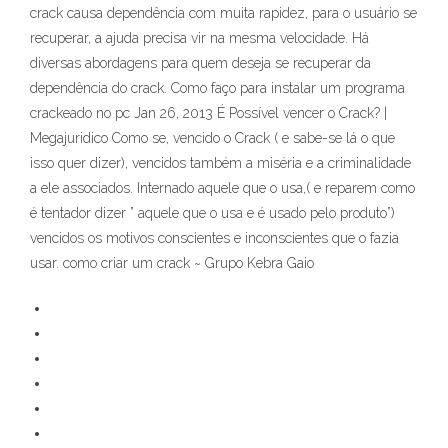
crack causa dependência com muita rapidez, para o usuário se
recuperar, a ajuda precisa vir na mesma velocidade. Há
diversas abordagens para quem deseja se recuperar da
dependência do crack. Como faço para instalar um programa
crackeado no pc Jan 26, 2013 É Possível vencer o Crack? |
Megajuridico Como se, vencido o Crack ( e sabe-se lá o que
isso quer dizer), vencidos também a miséria e a criminalidade
a ele associados. Internado aquele que o usa,( e reparem como
é tentador dizer ” aquele que o usa e é usado pelo produto”)
vencidos os motivos conscientes e inconscientes que o fazia
usar. como criar um crack ~ Grupo Kebra Gaio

==============================

**EXERCISE DESCRIPTION**
Which lines of the data include "aquele"? Copy each of them.

**OUTPUT FOR THIS EXERCISE**
a ele associados. Internado aquele que o usa,( e reparem como
é tentador dizer ” aquele que o usa e é usado pelo produto”)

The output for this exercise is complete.